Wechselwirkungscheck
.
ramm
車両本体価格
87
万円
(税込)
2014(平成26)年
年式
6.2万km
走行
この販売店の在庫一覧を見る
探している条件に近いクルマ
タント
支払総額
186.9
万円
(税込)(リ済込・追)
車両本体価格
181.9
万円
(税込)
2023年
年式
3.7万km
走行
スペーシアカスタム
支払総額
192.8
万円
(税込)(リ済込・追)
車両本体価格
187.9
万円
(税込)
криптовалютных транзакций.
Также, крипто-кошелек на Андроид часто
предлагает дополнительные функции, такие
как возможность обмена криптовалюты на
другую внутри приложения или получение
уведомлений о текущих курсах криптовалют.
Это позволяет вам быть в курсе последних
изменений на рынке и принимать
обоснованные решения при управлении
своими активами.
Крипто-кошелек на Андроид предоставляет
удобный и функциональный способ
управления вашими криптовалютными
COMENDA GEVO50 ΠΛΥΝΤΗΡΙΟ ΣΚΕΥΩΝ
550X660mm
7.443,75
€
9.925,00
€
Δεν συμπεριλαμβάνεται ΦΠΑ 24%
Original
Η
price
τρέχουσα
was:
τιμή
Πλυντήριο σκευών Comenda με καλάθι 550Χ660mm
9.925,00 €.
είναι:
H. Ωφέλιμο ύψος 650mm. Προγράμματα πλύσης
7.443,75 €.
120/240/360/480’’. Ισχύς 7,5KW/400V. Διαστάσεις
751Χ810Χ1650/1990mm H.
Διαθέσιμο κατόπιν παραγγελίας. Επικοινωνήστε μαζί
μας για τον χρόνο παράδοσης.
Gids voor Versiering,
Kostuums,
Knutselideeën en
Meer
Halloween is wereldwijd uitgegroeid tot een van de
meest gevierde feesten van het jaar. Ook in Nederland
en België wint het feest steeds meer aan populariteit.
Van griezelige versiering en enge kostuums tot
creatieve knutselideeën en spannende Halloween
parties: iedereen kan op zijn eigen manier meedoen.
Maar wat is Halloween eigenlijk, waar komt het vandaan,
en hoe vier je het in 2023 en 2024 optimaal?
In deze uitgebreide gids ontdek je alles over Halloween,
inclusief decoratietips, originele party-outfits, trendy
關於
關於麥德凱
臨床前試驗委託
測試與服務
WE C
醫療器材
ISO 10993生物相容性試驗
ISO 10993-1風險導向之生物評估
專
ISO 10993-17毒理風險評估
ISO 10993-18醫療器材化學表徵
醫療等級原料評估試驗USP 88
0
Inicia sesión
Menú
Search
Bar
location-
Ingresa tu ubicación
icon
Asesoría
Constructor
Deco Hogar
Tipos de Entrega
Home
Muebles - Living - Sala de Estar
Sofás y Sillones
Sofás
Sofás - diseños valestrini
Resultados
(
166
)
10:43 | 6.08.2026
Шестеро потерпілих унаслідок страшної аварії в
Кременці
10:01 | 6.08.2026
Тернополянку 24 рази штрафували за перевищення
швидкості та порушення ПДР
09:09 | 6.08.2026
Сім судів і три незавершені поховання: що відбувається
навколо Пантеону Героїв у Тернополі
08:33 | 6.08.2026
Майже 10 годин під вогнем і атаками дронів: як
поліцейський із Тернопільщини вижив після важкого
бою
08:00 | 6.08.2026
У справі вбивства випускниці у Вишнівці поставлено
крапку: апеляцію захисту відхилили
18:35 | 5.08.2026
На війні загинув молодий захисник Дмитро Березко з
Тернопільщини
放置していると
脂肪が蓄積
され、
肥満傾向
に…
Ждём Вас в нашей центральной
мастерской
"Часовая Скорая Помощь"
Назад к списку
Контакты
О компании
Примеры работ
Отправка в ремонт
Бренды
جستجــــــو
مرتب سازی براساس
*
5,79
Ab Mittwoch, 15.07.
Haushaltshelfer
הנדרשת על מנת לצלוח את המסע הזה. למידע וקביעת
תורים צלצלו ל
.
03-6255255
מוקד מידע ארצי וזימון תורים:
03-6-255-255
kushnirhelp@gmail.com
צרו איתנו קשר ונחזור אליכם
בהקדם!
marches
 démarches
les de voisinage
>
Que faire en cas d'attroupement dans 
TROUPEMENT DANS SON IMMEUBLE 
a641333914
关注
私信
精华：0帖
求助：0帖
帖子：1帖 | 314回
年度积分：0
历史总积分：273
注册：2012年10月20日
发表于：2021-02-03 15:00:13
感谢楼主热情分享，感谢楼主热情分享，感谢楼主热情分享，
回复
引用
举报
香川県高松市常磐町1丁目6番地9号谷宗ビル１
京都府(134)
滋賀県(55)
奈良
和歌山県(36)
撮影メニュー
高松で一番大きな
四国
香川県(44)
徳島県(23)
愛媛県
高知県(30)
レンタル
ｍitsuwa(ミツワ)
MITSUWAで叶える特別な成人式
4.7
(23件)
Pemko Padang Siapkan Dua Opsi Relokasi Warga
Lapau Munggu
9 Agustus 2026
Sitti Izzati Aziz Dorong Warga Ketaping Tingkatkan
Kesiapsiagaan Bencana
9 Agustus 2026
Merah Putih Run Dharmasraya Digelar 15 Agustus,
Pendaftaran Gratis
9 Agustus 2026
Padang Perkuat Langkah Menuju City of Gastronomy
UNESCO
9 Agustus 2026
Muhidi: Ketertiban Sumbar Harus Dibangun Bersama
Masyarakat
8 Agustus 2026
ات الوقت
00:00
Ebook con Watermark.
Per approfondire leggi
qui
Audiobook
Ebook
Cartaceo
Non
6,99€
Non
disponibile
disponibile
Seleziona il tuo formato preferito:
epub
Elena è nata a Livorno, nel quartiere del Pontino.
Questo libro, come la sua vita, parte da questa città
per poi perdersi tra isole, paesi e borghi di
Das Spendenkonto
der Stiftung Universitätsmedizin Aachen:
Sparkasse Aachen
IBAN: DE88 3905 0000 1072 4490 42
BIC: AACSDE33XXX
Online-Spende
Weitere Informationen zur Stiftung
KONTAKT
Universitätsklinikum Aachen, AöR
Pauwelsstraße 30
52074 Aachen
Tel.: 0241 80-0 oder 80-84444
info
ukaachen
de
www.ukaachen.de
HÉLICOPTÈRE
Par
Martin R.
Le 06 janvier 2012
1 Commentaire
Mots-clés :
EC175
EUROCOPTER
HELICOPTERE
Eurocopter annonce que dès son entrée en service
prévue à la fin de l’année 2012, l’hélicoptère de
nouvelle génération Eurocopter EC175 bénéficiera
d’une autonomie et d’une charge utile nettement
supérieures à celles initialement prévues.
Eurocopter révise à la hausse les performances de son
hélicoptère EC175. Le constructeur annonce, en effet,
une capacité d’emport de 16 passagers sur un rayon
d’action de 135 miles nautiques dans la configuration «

◆ **WHAT THIS TASK INVOLVES**
The records above must be set down again exactly as written.

◆ **COMPLETED TASK**
Wechselwirkungscheck
.
ramm
車両本体価格
87
万円
(税込)
2014(平成26)年
年式
6.2万km
走行
この販売店の在庫一覧を見る
探している条件に近いクルマ
タント
支払総額
186.9
万円
(税込)(リ済込・追)
車両本体価格
181.9
万円
(税込)
2023年
年式
3.7万km
走行
スペーシアカスタム
支払総額
192.8
万円
(税込)(リ済込・追)
車両本体価格
187.9
万円
(税込)
криптовалютных транзакций.
Также, крипто-кошелек на Андроид часто
предлагает дополнительные функции, такие
как возможность обмена криптовалюты на
другую внутри приложения или получение
уведомлений о текущих курсах криптовалют.
Это позволяет вам быть в курсе последних
изменений на рынке и принимать
обоснованные решения при управлении
своими активами.
Крипто-кошелек на Андроид предоставляет
удобный и функциональный способ
управления вашими криптовалютными
COMENDA GEVO50 ΠΛΥΝΤΗΡΙΟ ΣΚΕΥΩΝ
550X660mm
7.443,75
€
9.925,00
€
Δεν συμπεριλαμβάνεται ΦΠΑ 24%
Original
Η
price
τρέχουσα
was:
τιμή
Πλυντήριο σκευών Comenda με καλάθι 550Χ660mm
9.925,00 €.
είναι:
H. Ωφέλιμο ύψος 650mm. Προγράμματα πλύσης
7.443,75 €.
120/240/360/480’’. Ισχύς 7,5KW/400V. Διαστάσεις
751Χ810Χ1650/1990mm H.
Διαθέσιμο κατόπιν παραγγελίας. Επικοινωνήστε μαζί
μας για τον χρόνο παράδοσης.
Gids voor Versiering,
Kostuums,
Knutselideeën en
Meer
Halloween is wereldwijd uitgegroeid tot een van de
meest gevierde feesten van het jaar. Ook in Nederland
en België wint het feest steeds meer aan populariteit.
Van griezelige versiering en enge kostuums tot
creatieve knutselideeën en spannende Halloween
parties: iedereen kan op zijn eigen manier meedoen.
Maar wat is Halloween eigenlijk, waar komt het vandaan,
en hoe vier je het in 2023 en 2024 optimaal?
In deze uitgebreide gids ontdek je alles over Halloween,
inclusief decoratietips, originele party-outfits, trendy
關於
關於麥德凱
臨床前試驗委託
測試與服務
WE C
醫療器材
ISO 10993生物相容性試驗
ISO 10993-1風險導向之生物評估
專
ISO 10993-17毒理風險評估
ISO 10993-18醫療器材化學表徵
醫療等級原料評估試驗USP 88
0
Inicia sesión
Menú
Search
Bar
location-
Ingresa tu ubicación
icon
Asesoría
Constructor
Deco Hogar
Tipos de Entrega
Home
Muebles - Living - Sala de Estar
Sofás y Sillones
Sofás
Sofás - diseños valestrini
Resultados
(
166
)
10:43 | 6.08.2026
Шестеро потерпілих унаслідок страшної аварії в
Кременці
10:01 | 6.08.2026
Тернополянку 24 рази штрафували за перевищення
швидкості та порушення ПДР
09:09 | 6.08.2026
Сім судів і три незавершені поховання: що відбувається
навколо Пантеону Героїв у Тернополі
08:33 | 6.08.2026
Майже 10 годин під вогнем і атаками дронів: як
поліцейський із Тернопільщини вижив після важкого
бою
08:00 | 6.08.2026
У справі вбивства випускниці у Вишнівці поставлено
крапку: апеляцію захисту відхилили
18:35 | 5.08.2026
На війні загинув молодий захисник Дмитро Березко з
Тернопільщини
放置していると
脂肪が蓄積
され、
肥満傾向
に…
Ждём Вас в нашей центральной
мастерской
"Часовая Скорая Помощь"
Назад к списку
Контакты
О компании
Примеры работ
Отправка в ремонт
Бренды
جستجــــــو
مرتب سازی براساس
*
5,79
Ab Mittwoch, 15.07.
Haushaltshelfer
הנדרשת על מנת לצלוח את המסע הזה. למידע וקביעת
תורים צלצלו ל
.
03-6255255
מוקד מידע ארצי וזימון תורים:
03-6-255-255
kushnirhelp@gmail.com
צרו איתנו קשר ונחזור אליכם
בהקדם!
marches
 démarches
les de voisinage
>
Que faire en cas d'attroupement dans 
TROUPEMENT DANS SON IMMEUBLE 
a641333914
关注
私信
精华：0帖
求助：0帖
帖子：1帖 | 314回
年度积分：0
历史总积分：273
注册：2012年10月20日
发表于：2021-02-03 15:00:13
感谢楼主热情分享，感谢楼主热情分享，感谢楼主热情分享，
回复
引用
举报
香川県高松市常磐町1丁目6番地9号谷宗ビル１
京都府(134)
滋賀県(55)
奈良
和歌山県(36)
撮影メニュー
高松で一番大きな
四国
香川県(44)
徳島県(23)
愛媛県
高知県(30)
レンタル
ｍitsuwa(ミツワ)
MITSUWAで叶える特別な成人式
4.7
(23件)
Pemko Padang Siapkan Dua Opsi Relokasi Warga
Lapau Munggu
9 Agustus 2026
Sitti Izzati Aziz Dorong Warga Ketaping Tingkatkan
Kesiapsiagaan Bencana
9 Agustus 2026
Merah Putih Run Dharmasraya Digelar 15 Agustus,
Pendaftaran Gratis
9 Agustus 2026
Padang Perkuat Langkah Menuju City of Gastronomy
UNESCO
9 Agustus 2026
Muhidi: Ketertiban Sumbar Harus Dibangun Bersama
Masyarakat
8 Agustus 2026
ات الوقت
00:00
Ebook con Watermark.
Per approfondire leggi
qui
Audiobook
Ebook
Cartaceo
Non
6,99€
Non
disponibile
disponibile
Seleziona il tuo formato preferito:
epub
Elena è nata a Livorno, nel quartiere del Pontino.
Questo libro, come la sua vita, parte da questa città
per poi perdersi tra isole, paesi e borghi di
Das Spendenkonto
der Stiftung Universitätsmedizin Aachen:
Sparkasse Aachen
IBAN: DE88 3905 0000 1072 4490 42
BIC: AACSDE33XXX
Online-Spende
Weitere Informationen zur Stiftung
KONTAKT
Universitätsklinikum Aachen, AöR
Pauwelsstraße 30
52074 Aachen
Tel.: 0241 80-0 oder 80-84444
info
ukaachen
de
www.ukaachen.de
HÉLICOPTÈRE
Par
Martin R.
Le 06 janvier 2012
1 Commentaire
Mots-clés :
EC175
EUROCOPTER
HELICOPTERE
Eurocopter annonce que dès son entrée en service
prévue à la fin de l’année 2012, l’hélicoptère de
nouvelle génération Eurocopter EC175 bénéficiera
d’une autonomie et d’une charge utile nettement
supérieures à celles initialement prévues.
Eurocopter révise à la hausse les performances de son
hélicoptère EC175. Le constructeur annonce, en effet,
une capacité d’emport de 16 passagers sur un rayon
d’action de 135 miles nautiques dans la configuration «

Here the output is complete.